**Task prompt**
Below are the records; give the number of their lines that contain the word "applications" and nothing more.
Start of Block
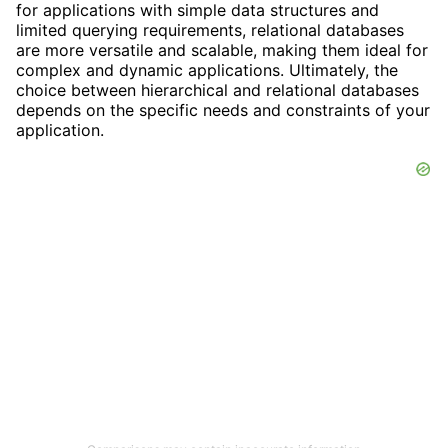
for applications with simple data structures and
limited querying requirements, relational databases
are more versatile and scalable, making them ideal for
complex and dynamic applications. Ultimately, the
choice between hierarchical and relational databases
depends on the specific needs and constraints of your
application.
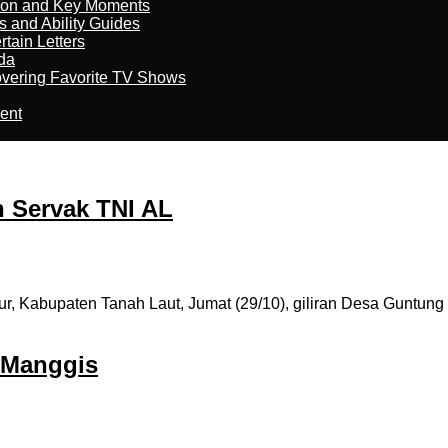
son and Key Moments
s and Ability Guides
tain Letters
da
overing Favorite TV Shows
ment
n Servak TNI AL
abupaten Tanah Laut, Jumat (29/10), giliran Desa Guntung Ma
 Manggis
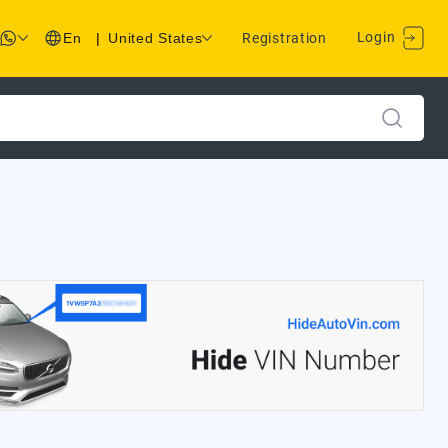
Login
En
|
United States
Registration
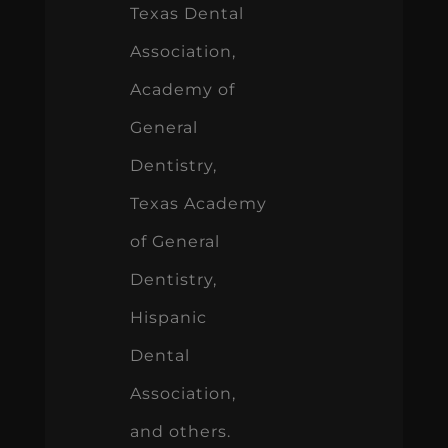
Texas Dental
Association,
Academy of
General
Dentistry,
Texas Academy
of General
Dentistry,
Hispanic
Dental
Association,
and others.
End of Block
**Answer box**
2